First you need to create (or reuse) an S3 bucket for this activity. Throughout this activity, we will use the name mybucket for the bucket name and you should replace that with your bucket name.

Also, you'll need your AWS key name so that you have SSH access to the cluster.

1. Start a Cluster

First, copy the bootstrapping script cc-bootstrap.sh to the root of your bucket (e.g. to s3://mybucket/cc-bootstrap.sh):

aws s3 cp cc-bootstrap.sh s3://mybucket/cc-bootstrap.sh

This script installs python 2.7 and various packages use by the WARC python modules.

There is a script in the code called start.sh that uses the AWS CLI to start a basic cluster for this activity. It takes a key name (for ssh) and bucket name as arguments:

./start.sh mykey mybucket

It will start the cluster defined in cluster.json.

You'll need this cluster at the end. Don't start the cluster until you need it a save yourself a bit a money.

2. Get the manifest

At the root of the crawl there should be several compressed manifest files that have paths to the data. Retrieve these files from S3 and examine the WAT file.

The manifest contains a set of paths into the S3 bucket. You can convert these to S3 URIs by:

gzip -dc wat.paths.gz | python s3.py

3. Retrieve sample data

We will be working with the WAT metadata from here forward. You may want to retrieve some sample data to work locally and then test your code on a cluster afterwards.

You can get the very first partition by:

gzip -dc wat.paths.gz | python s3.py | head -n 1

You can use the AWS CLI to download this locally from S3. Be warned that the data file is about 400MB in size.

Alternatively, you can use the extract-CC-MAIN-20150124161055-00000-ip-10-180-212-252.ec2.internal.warc.wat.gz file that is an extract of the first 907 records of the first partition.

4. View the data

Just take a peek:

gzip -dc extract-CC-MAIN-20150124161055-00000-ip-10-180-212-252.ec2.internal.warc.wat.gz | more

What's in there? Looks like JSON data ...

5. Run the example MRJob Locally

There is sample code in mrcc.py and ccex.py.

Run the example on the extract:

echo `pwd`/extract-CC-MAIN-20150124161055-00000-ip-10-180-212-252.ec2.internal.warc.wat.gz | python ccex.py

What does that command do?

What did the program do? Do you know how this works?

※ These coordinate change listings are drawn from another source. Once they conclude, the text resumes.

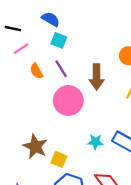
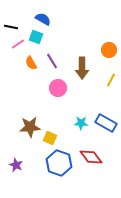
cyan square: (59, 40) -> (36, 37), moved
pink circle: (68, 101) -> (58, 88), size x0.7
brown star: (35, 147) -> (30, 127), turned -30

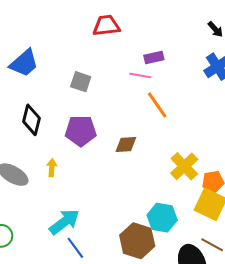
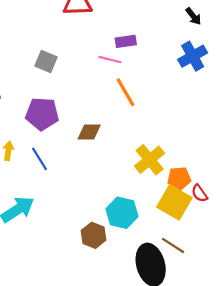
brown hexagon: (137, 241) -> (94, 235), size x0.7
blue line: (75, 248) -> (39, 159), moved

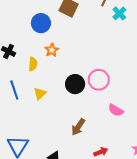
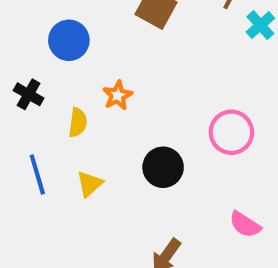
blue circle: (41, 23) -> (69, 40), moved
pink circle: (99, 80) -> (231, 132), moved

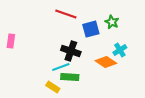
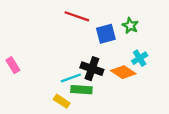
pink rectangle: (11, 41) -> (13, 65), moved, turned -40
black cross: (71, 51) -> (92, 69), moved

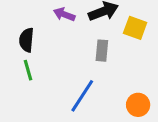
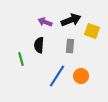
black semicircle: (26, 40) -> (39, 45), moved
orange circle: (138, 105) -> (81, 76), moved

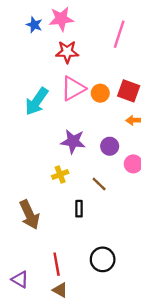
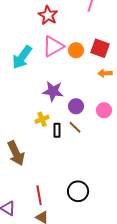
red star: (67, 52) -> (48, 15), turned 30
purple circle: (110, 146) -> (76, 106), moved
black rectangle: (79, 209) -> (57, 130), moved

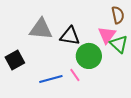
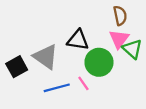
brown semicircle: (118, 15) -> (120, 16), moved
gray triangle: (41, 29) -> (46, 57), moved, turned 30

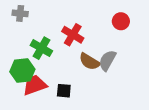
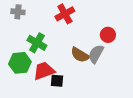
red circle: (121, 21) -> (108, 35), moved
red cross: (73, 35) -> (65, 14), moved, turned 30
red trapezoid: (35, 85) -> (44, 71), moved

Notice something funny about the output? Explain your observation based on the input data.

6. Modify the example

One basic issue with using the common crawl is to determine whether your target sites are in there. Thus, one simple task is to count the domains crawled within a particular data set.

Can you modify ccex.py to count domains?

The WAT data in WARC format contains metadata extracted from the crawl for each page. Process the data to extract and count the domain names. Be careful to remove sub-domains so that variants like www1.hp.com and www2.hp.com reduce to hp.com.

7. Run it on a cluster

Once you have your script read, you can run it directly on the dataset hosted in AWS. All you need to do is provide a list of the S3 URIs you want to process as the input.

One simple way to do that is from the path metadata. For example, the first 10 listed is:

gzip -dc wat.paths.gz | python s3.py | head -n 10

There is a script called run.sh that will launch your job on your cluster and it takes the script, the bucket, and the cluster identifier as parameters:

gzip -dc wat.paths.gz | python s3.py | head -n 10 | ./run-step.sh myscript.py mybucket j-xxxxxxxxxxxxx

where j-xxxxxxxxxxxxx is your cluster identifier.

8. Discussion

How long will it take to compute the domains for a partition? For the whole crawl date? For the whole data set?

Does it scale?

What do you need to do to make it scale?